Le sismologue de Stanford, Gregory Beroza, était allé faire les magasins un jour lorsqu'il a entendu une chanson qu'il n'a pas reconnue. Il sortit donc son smartphone et utilisa la célèbre application Shazam pour identifier la mélodie.
Shazam utilise un algorithme pour trouver «l'empreinte acoustique» d'une chanson - la partie d'une chanson qui la rend unique - et la compare à sa base de données de chansons.
Et si, se demandait Beroza, il pourrait utiliser une technique similaire pour identifier les tremblements de terre?

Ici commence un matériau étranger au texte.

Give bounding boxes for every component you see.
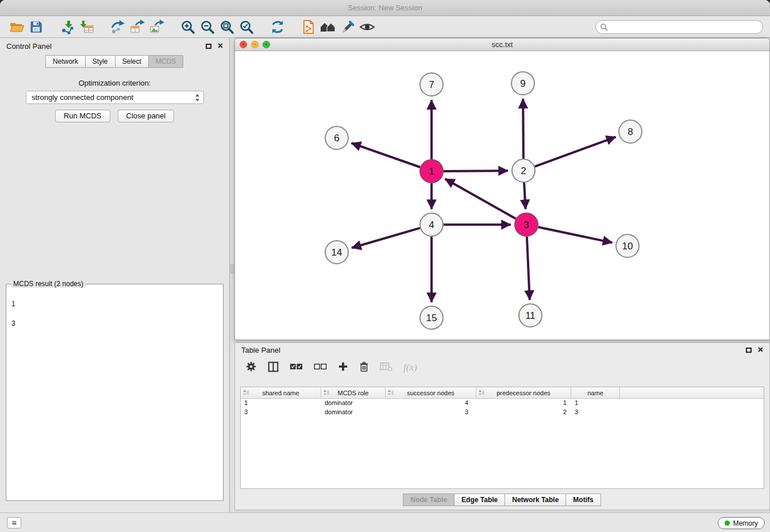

Depuis des années, les sismologues tentent d'identifier les «micro-tremblements», séismes si minuscules qu'ils ne s'enregistrent même pas sur les outils de mesure traditionnels. L'identification des micro-tremblements de terre peut aider les scientifiques à comprendre le comportement des tremblements de terre et potentiellement les aider à prévoir des événements sismiques dangereux.
Comme les chansons, les tremblements de terre ont aussi des empreintes digitales.
«La structure de la terre change très lentement, donc les tremblements de terre qui se produisent les uns près des autres ont des formes d'onde très similaires, c'est-à-dire qu'ils secouent le sol de la même manière», explique Beroza.
Au fil du temps, les chercheurs ont créé des bases de données sur les empreintes digitales des tremblements de terre afin d'identifier les mouvements du sol pouvant être des micro-séismes. Quand un mouvement au sol se produit, les sismologues peuvent utiliser la base de données pour voir si elle correspond à toute empreinte digitale de tremblement de terre connue. Mais l'utilisation de ces bases de données est un processus lent et les sismologues tentent souvent de lire d'énormes quantités de données en temps réel.
«Vous pouvez imaginer que si vous tentiez de comparer tous les temps avec tous les autres jours, 365 jours par an, 24 heures sur 24, le travail deviendrait vite très gros», explique Beroza. "En fait, il devient incroyablement gros."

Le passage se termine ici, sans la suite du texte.